Why Substitute Millet?
You might be looking for a millet substitute if:
- You’ve run out of millet
- You’re cooking for someone with a millet sensitivity or allergy
- You want a different texture or flavor
- You’re looking for a low-FODMAP or grain-free option
What is a good substitute for millet?
If you are looking for a healthy alternative, these are the best options for replacing cooked millet in grain bowls, salads, or as a side dish:
1. Quinoa
A top millet substitute, quinoa is high in protein and cooks up light and fluffy. With a similar texture to millet, it is best for grain bowls, salads, and pilafs.
To substitute, use a 1:1 ratio (1 cup cooked millet to 1 cup cooked quinoa).
2. Amaranth
Amaranth is softer and more porridge-like when cooked than millet. It works best in soups, breakfast bowls, porridge.

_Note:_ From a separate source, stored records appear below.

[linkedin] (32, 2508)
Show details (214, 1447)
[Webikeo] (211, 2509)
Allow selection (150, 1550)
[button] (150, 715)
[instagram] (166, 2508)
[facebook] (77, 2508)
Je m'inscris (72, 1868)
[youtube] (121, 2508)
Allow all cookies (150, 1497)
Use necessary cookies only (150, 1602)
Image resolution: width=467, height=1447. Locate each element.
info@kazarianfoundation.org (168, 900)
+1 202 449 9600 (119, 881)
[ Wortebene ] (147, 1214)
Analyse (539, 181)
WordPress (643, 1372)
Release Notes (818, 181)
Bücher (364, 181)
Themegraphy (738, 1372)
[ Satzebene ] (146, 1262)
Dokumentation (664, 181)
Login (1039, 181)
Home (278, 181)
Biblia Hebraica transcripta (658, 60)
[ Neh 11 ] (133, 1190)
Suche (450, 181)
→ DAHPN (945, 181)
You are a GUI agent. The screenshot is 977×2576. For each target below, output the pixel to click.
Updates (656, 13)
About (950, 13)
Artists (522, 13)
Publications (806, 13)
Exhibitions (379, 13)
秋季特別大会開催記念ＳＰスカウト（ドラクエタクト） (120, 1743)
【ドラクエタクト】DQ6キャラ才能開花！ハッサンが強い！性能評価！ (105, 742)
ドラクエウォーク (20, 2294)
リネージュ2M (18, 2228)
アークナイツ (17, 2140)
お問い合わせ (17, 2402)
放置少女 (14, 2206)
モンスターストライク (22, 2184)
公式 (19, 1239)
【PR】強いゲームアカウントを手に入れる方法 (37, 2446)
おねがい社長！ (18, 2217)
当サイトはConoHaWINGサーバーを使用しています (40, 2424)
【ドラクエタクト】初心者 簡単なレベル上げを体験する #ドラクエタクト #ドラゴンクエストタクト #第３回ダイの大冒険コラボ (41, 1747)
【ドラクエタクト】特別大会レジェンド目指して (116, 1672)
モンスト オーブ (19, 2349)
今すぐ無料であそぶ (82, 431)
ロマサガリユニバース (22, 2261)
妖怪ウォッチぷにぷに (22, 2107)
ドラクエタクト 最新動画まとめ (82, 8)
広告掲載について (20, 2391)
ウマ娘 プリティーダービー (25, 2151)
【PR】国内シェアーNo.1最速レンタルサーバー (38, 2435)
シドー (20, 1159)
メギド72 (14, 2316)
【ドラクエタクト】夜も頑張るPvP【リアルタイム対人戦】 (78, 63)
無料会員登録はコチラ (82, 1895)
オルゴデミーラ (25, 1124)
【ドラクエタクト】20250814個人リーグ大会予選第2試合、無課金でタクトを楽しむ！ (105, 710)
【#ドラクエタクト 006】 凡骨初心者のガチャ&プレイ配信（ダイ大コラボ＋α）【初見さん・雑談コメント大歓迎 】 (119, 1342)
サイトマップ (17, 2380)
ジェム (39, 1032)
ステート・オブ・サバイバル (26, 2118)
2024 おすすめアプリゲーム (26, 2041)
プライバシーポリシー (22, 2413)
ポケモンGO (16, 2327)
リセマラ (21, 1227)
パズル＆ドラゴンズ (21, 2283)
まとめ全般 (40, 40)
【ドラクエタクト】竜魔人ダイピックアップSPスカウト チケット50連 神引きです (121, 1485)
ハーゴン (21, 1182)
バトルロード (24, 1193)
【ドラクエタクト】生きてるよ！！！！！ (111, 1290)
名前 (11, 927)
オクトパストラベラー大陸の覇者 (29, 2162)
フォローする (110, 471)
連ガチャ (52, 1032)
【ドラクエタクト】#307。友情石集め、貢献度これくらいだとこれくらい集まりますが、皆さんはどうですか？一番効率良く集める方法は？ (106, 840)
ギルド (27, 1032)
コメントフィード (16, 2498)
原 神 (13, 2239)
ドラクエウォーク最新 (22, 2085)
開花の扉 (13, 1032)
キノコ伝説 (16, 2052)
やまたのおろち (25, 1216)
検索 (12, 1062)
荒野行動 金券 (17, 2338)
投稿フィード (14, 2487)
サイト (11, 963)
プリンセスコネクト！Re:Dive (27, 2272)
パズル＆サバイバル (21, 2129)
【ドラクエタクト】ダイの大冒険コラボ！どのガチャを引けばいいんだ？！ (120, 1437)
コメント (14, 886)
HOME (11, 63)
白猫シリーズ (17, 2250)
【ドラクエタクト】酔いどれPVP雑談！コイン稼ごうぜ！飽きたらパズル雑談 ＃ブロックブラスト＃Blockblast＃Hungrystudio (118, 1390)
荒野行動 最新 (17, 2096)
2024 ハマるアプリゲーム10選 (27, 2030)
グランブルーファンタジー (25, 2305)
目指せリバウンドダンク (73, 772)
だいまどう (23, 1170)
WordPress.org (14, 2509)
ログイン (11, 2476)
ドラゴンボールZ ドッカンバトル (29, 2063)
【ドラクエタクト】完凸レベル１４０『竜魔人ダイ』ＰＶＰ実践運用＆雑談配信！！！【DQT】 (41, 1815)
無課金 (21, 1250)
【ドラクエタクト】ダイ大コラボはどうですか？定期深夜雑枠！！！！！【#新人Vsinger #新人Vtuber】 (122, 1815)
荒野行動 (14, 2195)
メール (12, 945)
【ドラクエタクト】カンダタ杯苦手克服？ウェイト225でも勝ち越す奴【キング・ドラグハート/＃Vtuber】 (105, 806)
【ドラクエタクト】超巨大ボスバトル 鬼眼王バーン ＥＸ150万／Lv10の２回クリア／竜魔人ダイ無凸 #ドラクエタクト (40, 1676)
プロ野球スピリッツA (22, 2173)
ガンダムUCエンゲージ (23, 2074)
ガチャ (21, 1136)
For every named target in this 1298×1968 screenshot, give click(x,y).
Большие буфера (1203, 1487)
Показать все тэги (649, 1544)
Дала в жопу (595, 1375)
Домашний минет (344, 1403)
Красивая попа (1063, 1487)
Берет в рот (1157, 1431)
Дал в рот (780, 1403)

To substitute, use a 1:1 ratio of cooked amaranth to cooked millet.
3. Buckwheat Groats
Toasted buckwheat (kasha) has a bold, nutty, earthy flavor and firm texture. It is great in warm salads, pilafs, veggie burgers, or fritters, and grain bowls.
To substitute, use a 1:1 ratio. If a recipe relies on millet’s soft texture, buckwheat groats may not be ideal on their own. Consider blending with another grain.
4. Sorghum
Sorghum is a grain that is chewy, nutty, and slightly sweet. It works best in recipes where a chewy texture is welcome. Sorghum is great for grain salads, hearty bowls, and stews.
To substitute, use a 1:1 ratio of cooked sorghum to cooked millet. Soaking it overnight can help reduce cook time and improve digestibility.
5. Couscous
If gluten is not a concern, this wheat-based grain is quick-cooking with a fluffy texture. For a gluten-free diet, opt for gluten-free couscous. It is an ideal choice for tabbouleh, side dishes, casserole, stuffed peppers, and grain salads.
To substitute, use a 1:1 ratio (1 cup cooked millet to 1 cup cooked couscous).
Top tips
- Flavor: Millet has a light, nutty flavor. Stronger-flavored grains (like amaranth or buckwheat) may alter the taste.
- Texture: Consider the texture desired in the dish.
- Check labels: For those with Celiac disease, always make sure your substitute is certified gluten-free if necessary.
Conclusion
Millet is a wonderful ingredient, but whether you’re avoiding it or just out of it, there are plenty of wholesome substitutes to keep your recipes on track. From cooked grain swaps like quinoa to sorghum, there’s an option here for every dish.